Suberra Cell Structure & Suberin
It’s tempting to view cork as wood – to associate Suberra with the well-known traits of trees. After all, cork does come from the bark of the Cork Oak tree.
But cork is no ordinary bark. And, as a result, Suberra is no ordinary material
Cork is composed of cellulose, lignin and – most of all – a waxy, waterproof substance called suberin. Whereas wood gets its defining properties (including its propensity to burn) from a high cellulose content, cork inherits many of its unique characteristics from suberin.
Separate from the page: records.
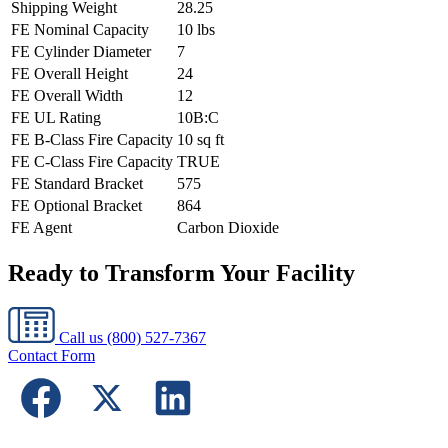
Shipping Weight
28.25
FE Nominal Capacity
10 lbs
FE Cylinder Diameter
7
FE Overall Height
24
FE Overall Width
12
FE UL Rating
10B:C
FE B-Class Fire Capacity
10 sq ft
FE C-Class Fire Capacity
TRUE
FE Standard Bracket
575
FE Optional Bracket
864
FE Agent
Carbon Dioxide
Ready to Transform Your Facility
Call us
(800) 527-7367
Contact Form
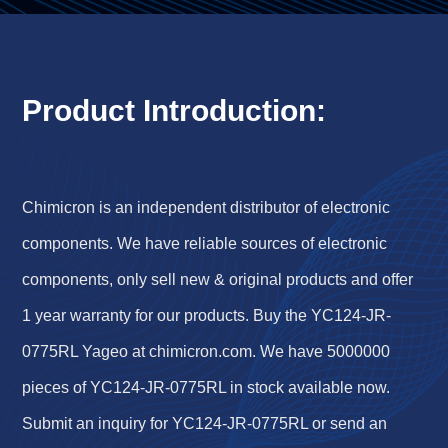
Product Introduction:
Chimicron is an independent distributor of electronic
components. We have reliable sources of electronic
components, only sell new & original products and offer
1 year warranty for our products. Buy the YC124-JR-
0775RL Yageo at chimicron.com. We have 5000000
pieces of YC124-JR-0775RL in stock available now.
Submit an inquiry for YC124-JR-0775RL or send an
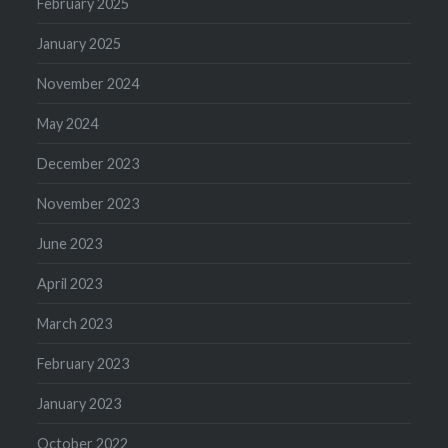
February 2025
January 2025
November 2024
May 2024
December 2023
November 2023
June 2023
April 2023
March 2023
February 2023
January 2023
October 2022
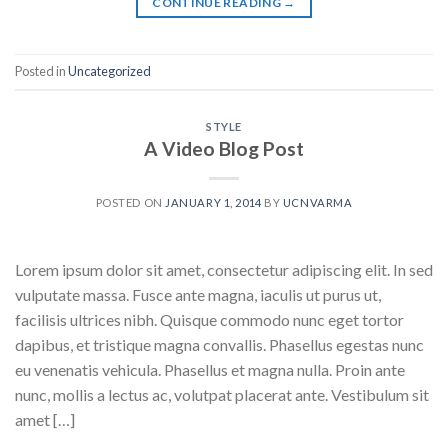
CONTINUE READING
→
Posted in
Uncategorized
STYLE
A Video Blog Post
POSTED ON
JANUARY 1, 2014
BY
UCNVARMA
Lorem ipsum dolor sit amet, consectetur adipiscing elit. In sed
vulputate massa. Fusce ante magna, iaculis ut purus ut,
facilisis ultrices nibh. Quisque commodo nunc eget tortor
dapibus, et tristique magna convallis. Phasellus egestas nunc
eu venenatis vehicula. Phasellus et magna nulla. Proin ante
nunc, mollis a lectus ac, volutpat placerat ante. Vestibulum sit
amet […]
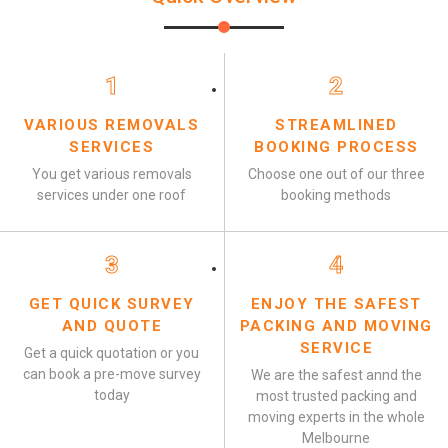
1
2
VARIOUS REMOVALS
STREAMLINED
SERVICES
BOOKING PROCESS
You get various removals
Choose one out of our three
services under one roof
booking methods
3
4
GET QUICK SURVEY
ENJOY THE SAFEST
AND QUOTE
PACKING AND MOVING
SERVICE
Get a quick quotation or you
can book a pre-move survey
We are the safest annd the
today
most trusted packing and
moving experts in the whole
Melbourne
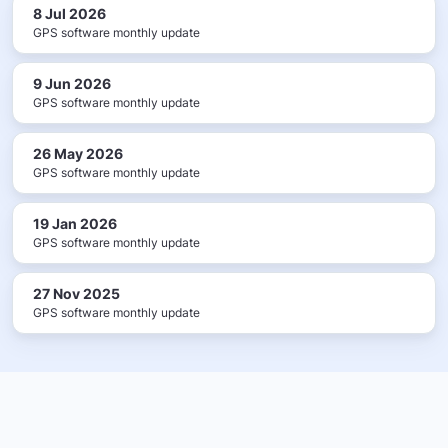
8 Jul 2026
GPS software monthly update
9 Jun 2026
GPS software monthly update
26 May 2026
GPS software monthly update
19 Jan 2026
GPS software monthly update
27 Nov 2025
GPS software monthly update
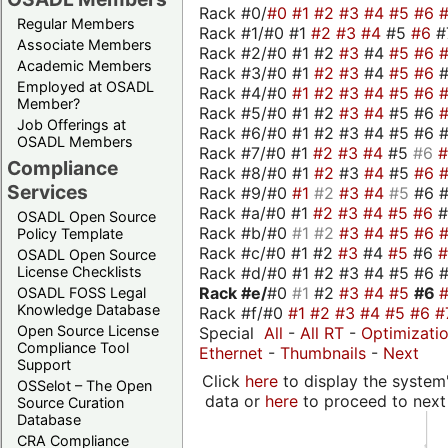
Rack #0/
#0
#1
#2
#3
#4
#5
#6
Regular Members
Rack #1/#0 #1
#2
#3
#4
#5
#6
#
Associate Members
Rack #2/#0 #1 #2
#3
#4
#5
#6
Academic Members
Rack #3/#0 #1
#2
#3
#4
#5
#6
Employed at OSADL
Rack #4/#0
#1
#2
#3
#4
#5
#6
Member?
Rack #5/#0 #1 #2
#3
#4
#5 #6
Job Offerings at
Rack #6/#0 #1 #2 #3 #4 #5 #6 #
OSADL Members
Rack #7/#0 #1
#2
#3
#4
#5
#6
Compliance
Rack #8/#0 #1
#2
#3
#4
#5
#6
Services
Rack #9/#0
#1
#2
#3
#4
#5
#6 
Rack #a/#0 #1
#2
#3
#4
#5
#6
OSADL Open Source
Rack #b/#0
#1
#2
#3
#4
#5
#6
Policy Template
Rack #c/#0 #1 #2
#3
#4
#5
#6
OSADL Open Source
Rack #d/#0 #1 #2 #3 #4 #5 #6 #
License Checklists
Rack #e/
#0
#1
#2
#3
#4
#5
#6
OSADL FOSS Legal
Knowledge Database
Rack #f/#0
#1
#2
#3
#4
#5
#6
#
Open Source License
Special
All
-
All RT
-
Optimizati
Compliance Tool
Ethernet
-
Thumbnails
-
Next
Support
Click
here
to display the system'
OSSelot – The Open
data or
here
to proceed to next
Source Curation
Database
CRA Compliance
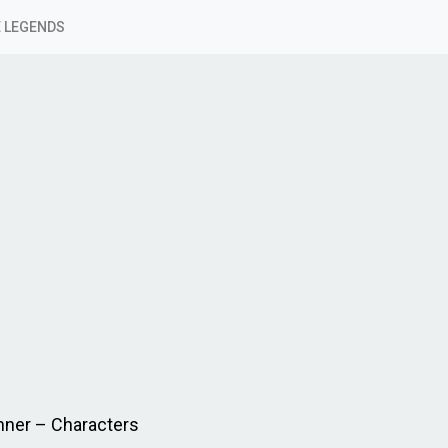
 LEGENDS
nner – Characters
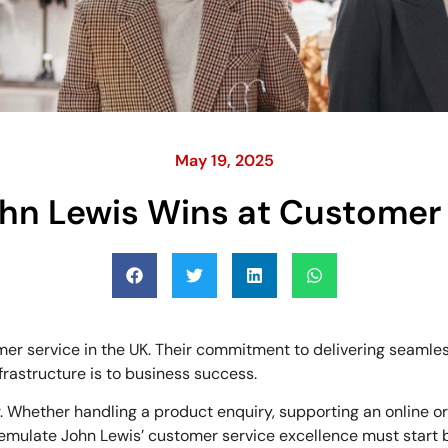
May 19, 2025
hn Lewis Wins at Customer 
r service in the UK. Their commitment to delivering seamless
astructure is to business success.
 Whether handling a product enquiry, supporting an online ord
emulate John Lewis’ customer service excellence must start b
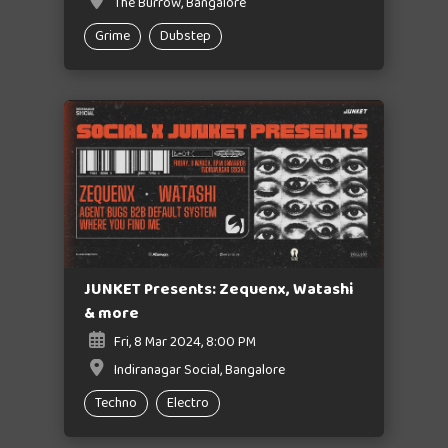
The Burrow, Bangalore
Grime
Dubstep
JUNKET Presents: Zequenx, Watashi
& more
Fri, 8 Mar 2024, 8:00 PM
Indiranagar Social, Bangalore
Techno
Electro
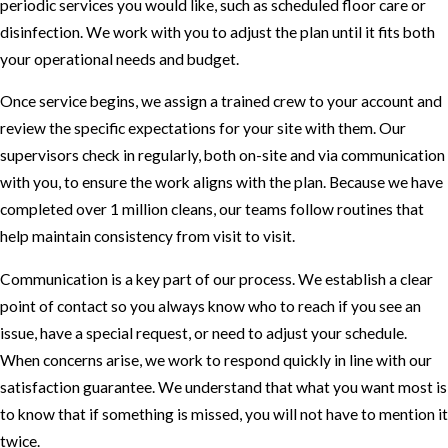
periodic services you would like, such as scheduled floor care or
disinfection. We work with you to adjust the plan until it fits both
your operational needs and budget.
Once service begins, we assign a trained crew to your account and
review the specific expectations for your site with them. Our
supervisors check in regularly, both on-site and via communication
with you, to ensure the work aligns with the plan. Because we have
completed over 1 million cleans, our teams follow routines that
help maintain consistency from visit to visit.
Communication is a key part of our process. We establish a clear
point of contact so you always know who to reach if you see an
issue, have a special request, or need to adjust your schedule.
When concerns arise, we work to respond quickly in line with our
satisfaction guarantee. We understand that what you want most is
to know that if something is missed, you will not have to mention it
twice.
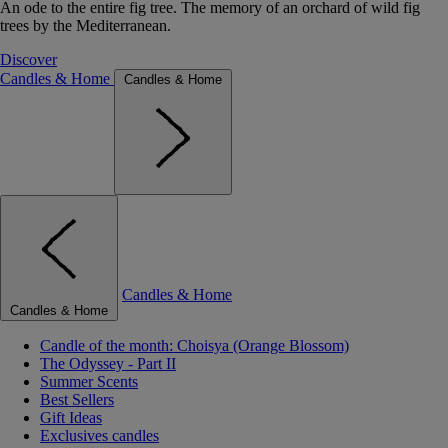
An ode to the entire fig tree. The memory of an orchard of wild fig
trees by the Mediterranean.
Discover
Candles & Home
Candles & Home
Candles & Home
Candles & Home
Candle of the month: Choisya (Orange Blossom)
The Odyssey - Part II
Summer Scents
Best Sellers
Gift Ideas
Exclusives candles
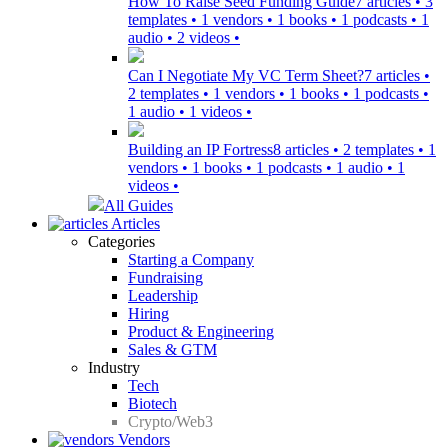
How To Raise Seed Funding Guide
7 articles • 3
templates • 1 vendors • 1 books • 1 podcasts • 1
audio • 2 videos •
Can I Negotiate My VC Term Sheet?
7 articles •
2 templates • 1 vendors • 1 books • 1 podcasts •
1 audio • 1 videos •
Building an IP Fortress
8 articles • 2 templates • 1
vendors • 1 books • 1 podcasts • 1 audio • 1
videos •
All Guides
Articles
Categories
Starting a Company
Fundraising
Leadership
Hiring
Product & Engineering
Sales & GTM
Industry
Tech
Biotech
Crypto/Web3
Vendors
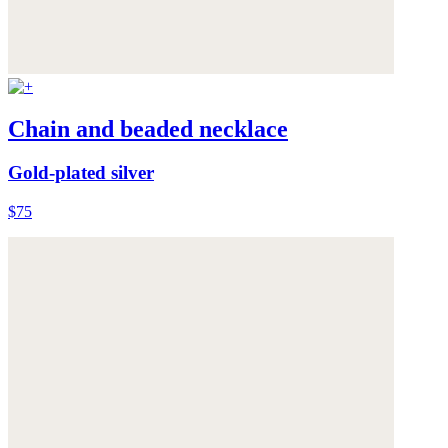
Chain and beaded necklace
Gold-plated silver
$75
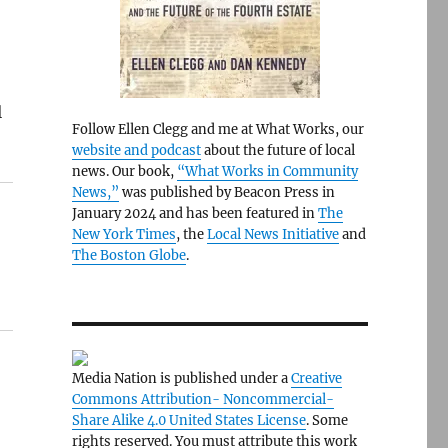
l
Follow Ellen Clegg and me at What Works, our
website and podcast
about the future of local
news. Our book,
“What Works in Community
News,”
was published by Beacon Press in
January 2024 and has been featured in
The
New York Times
, the
Local News Initiative
and
The Boston Globe
.
Media Nation is published under a
Creative
Commons Attribution- Noncommercial-
Share Alike 4.0 United States License
. Some
rights reserved. You must attribute this work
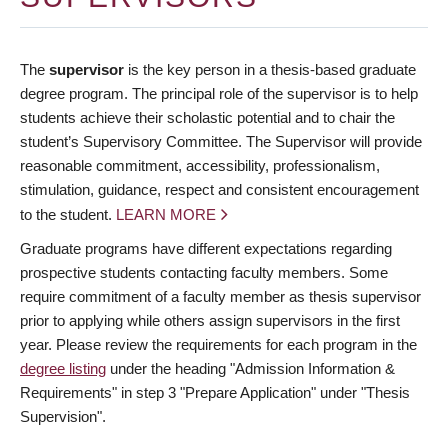
The
supervisor
is the key person in a thesis-based graduate
degree program. The principal role of the supervisor is to help
students achieve their scholastic potential and to chair the
student’s Supervisory Committee. The Supervisor will provide
reasonable commitment, accessibility, professionalism,
stimulation, guidance, respect and consistent encouragement
to the student.
LEARN MORE
Graduate programs have different expectations regarding
prospective students contacting faculty members. Some
require commitment of a faculty member as thesis supervisor
prior to applying while others assign supervisors in the first
year. Please review the requirements for each program in the
degree listing
under the heading "Admission Information &
Requirements" in step 3 "Prepare Application" under "Thesis
Supervision".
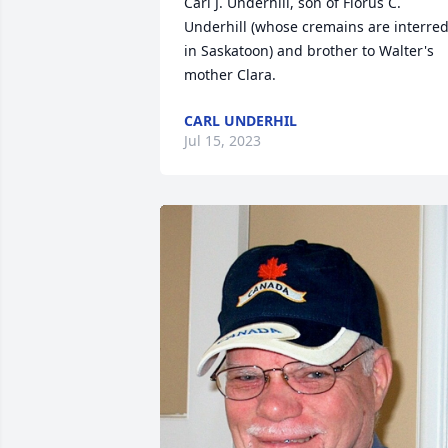
Carl J. Underhill, son of Florus C. 
Underhill (whose cremains are interred
in Saskatoon) and brother to Walter's 
mother Clara.
CARL UNDERHIL
Jul 15, 2023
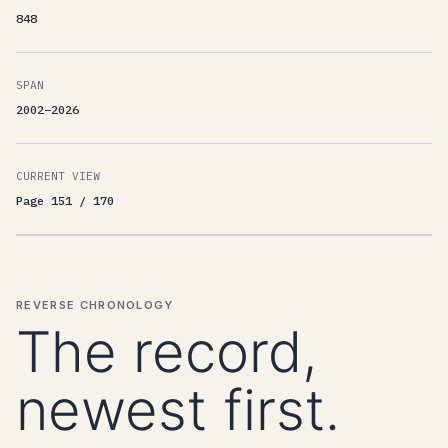
848
SPAN
2002–2026
CURRENT VIEW
Page 151 / 170
REVERSE CHRONOLOGY
The record,
newest first.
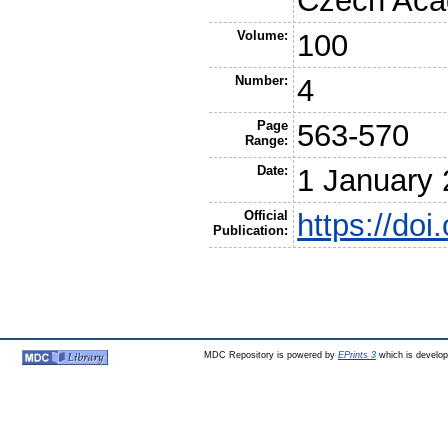
Czech Acad
Volume:
100
Number:
4
Page
563-570
Range:
Date:
1 January
Official
https://do
Publication:
MDC Repository is powered by
EPrints 3
which is develo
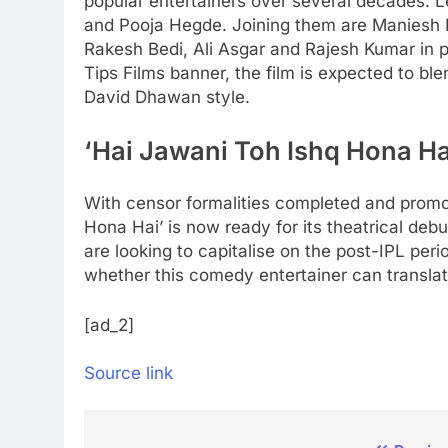
popular entertainers over several decades. 
and Pooja Hegde. Joining them are Maniesh 
Rakesh Bedi, Ali Asgar and Rajesh Kumar in pi
Tips Films banner, the film is expected to b
David Dhawan style.
‘Hai Jawani Toh Ishq Hona Ha
With censor formalities completed and promoti
Hona Hai’ is now ready for its theatrical deb
are looking to capitalise on the post-IPL peri
whether this comedy entertainer can translat
[ad_2]
Source link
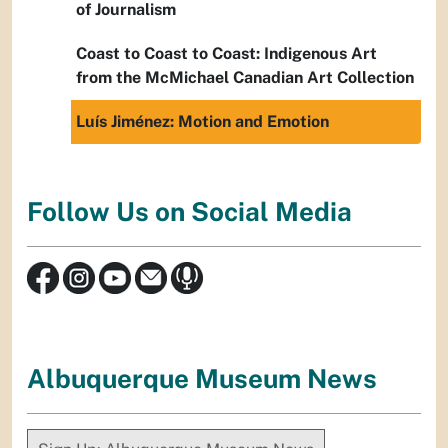
of Journalism
Coast to Coast to Coast: Indigenous Art
from the McMichael Canadian Art Collection
Luís Jiménez: Motion and Emotion
Follow Us on Social Media
Albuquerque Museum News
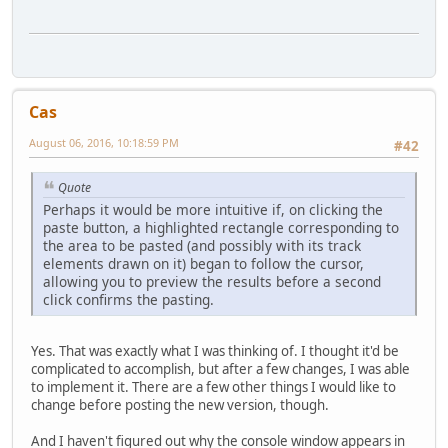
Cas
August 06, 2016, 10:18:59 PM
#42
Quote
Perhaps it would be more intuitive if, on clicking the
paste button, a highlighted rectangle corresponding to
the area to be pasted (and possibly with its track
elements drawn on it) began to follow the cursor,
allowing you to preview the results before a second
click confirms the pasting.
Yes. That was exactly what I was thinking of. I thought it'd be
complicated to accomplish, but after a few changes, I was able
to implement it. There are a few other things I would like to
change before posting the new version, though.
And I haven't figured out why the console window appears in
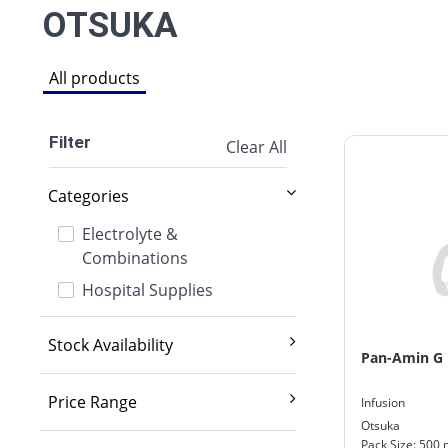
OTSUKA
All products
Filter
Clear All
Categories
Electrolyte &
Combinations
Hospital Supplies
Stock Availability
Pan-Amin G
Exclude out of stock
Price Range
Infusion
Otsuka
2,000 And Below
Pack Size: 500 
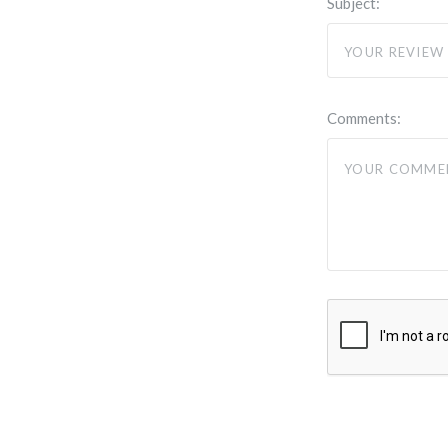
Subject:
Comments:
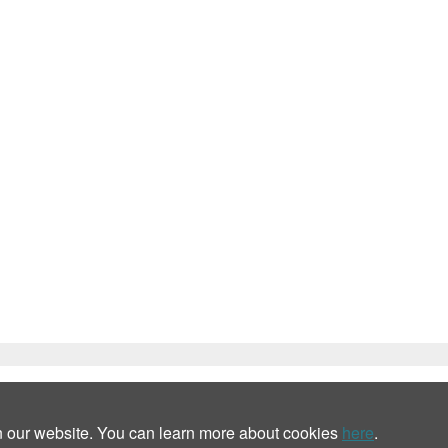
n our website. You can learn more about cookies
here
.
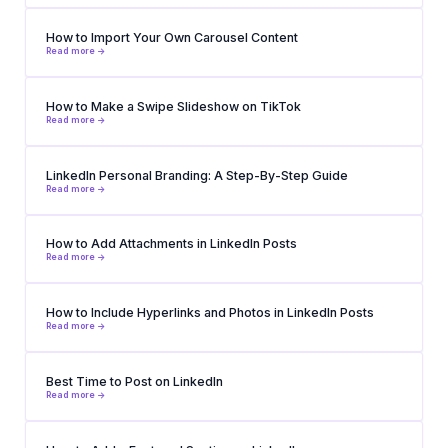
How to Import Your Own Carousel Content
Read more ->
How to Make a Swipe Slideshow on TikTok
Read more ->
LinkedIn Personal Branding: A Step-By-Step Guide
Read more ->
How to Add Attachments in LinkedIn Posts
Read more ->
How to Include Hyperlinks and Photos in LinkedIn Posts
Read more ->
Best Time to Post on LinkedIn
Read more ->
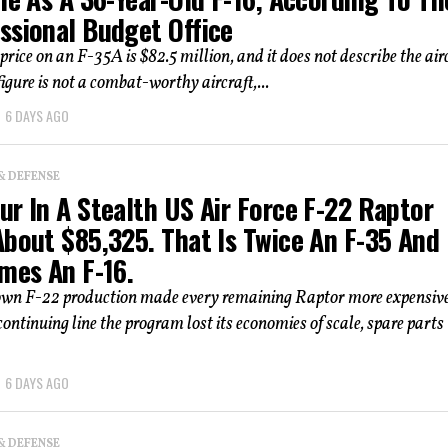
ssional Budget Office
price on an F-35A is $82.5 million, and it does not describe the airc
igure is not a combat-worthy aircraft,...
6 DAYS AGO
& DEFENSE
r In A Stealth US Air Force F-22 Raptor
About $85,325. That Is Twice An F-35 And
mes An F-16.
own F-22 production made every remaining Raptor more expensive
ontinuing line the program lost its economies of scale, spare parts
6 DAYS AGO
& DEFENSE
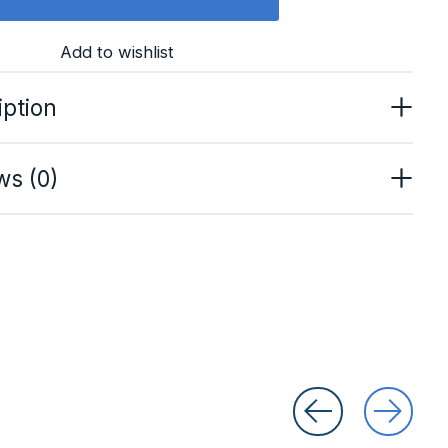
Add to wishlist
iption
ws (0)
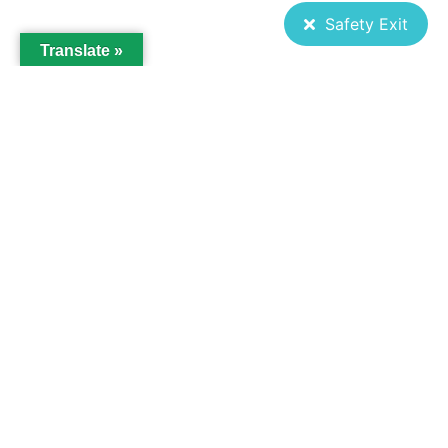
Safety Exit
Translate »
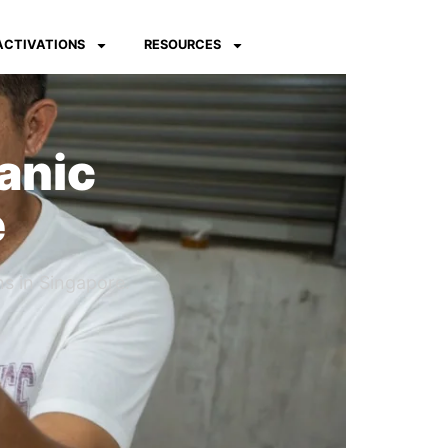
 ACTIVATIONS
RESOURCES
anic
e
s in Singapore.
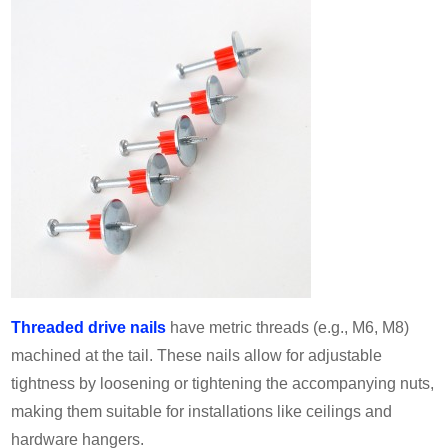
Threaded drive nails
have metric threads (e.g., M6, M8)
machined at the tail. These nails allow for adjustable
tightness by loosening or tightening the accompanying nuts,
making them suitable for installations like ceilings and
hardware hangers.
Technically speaking, suberin is a polyester polymer found within the cell wall of terrestrial plants. It protects the plant from environmental stressors while also carrying water and nutrients.
But what does that mean to you?
It means that Suberra can give you many of the benefits that suberin gives cork. Suberra slabs are resilient as well as highly resistant to water, heat and microbial growth.
Second in importance only to suberin, a substance called lignin provides cork with much of its mechanical support and rigidity.
Lignin makes up 20 to 25 percent of the total material in cork. A hard polymer with strong covalent bonds, lignin takes credit for stiffening the cell walls and resisting compression, according to the book "Cork: biology, production and uses" by Helena Pereira. She goes on to say that lignin is "mostly hydrophobic and its water absorption is low."
We’ve mentioned cork’s cells a few times, for good reason. The raw cork that goes into Suberra contains up to 200 million cells per cubic inch. These cells are filled with a gas similar to air, which helps insulate the material and gives Suberra its warm feel.
One scientific study of cork described cork’s interlocked cells as rectangular prisms stacked in columns. That’s why cork can look a bit like chicken wire or bubble wrap under a microscope.
Of course, you won’t need a microscope to appreciate Suberra. The underlying benefits of cork will shine right through every day.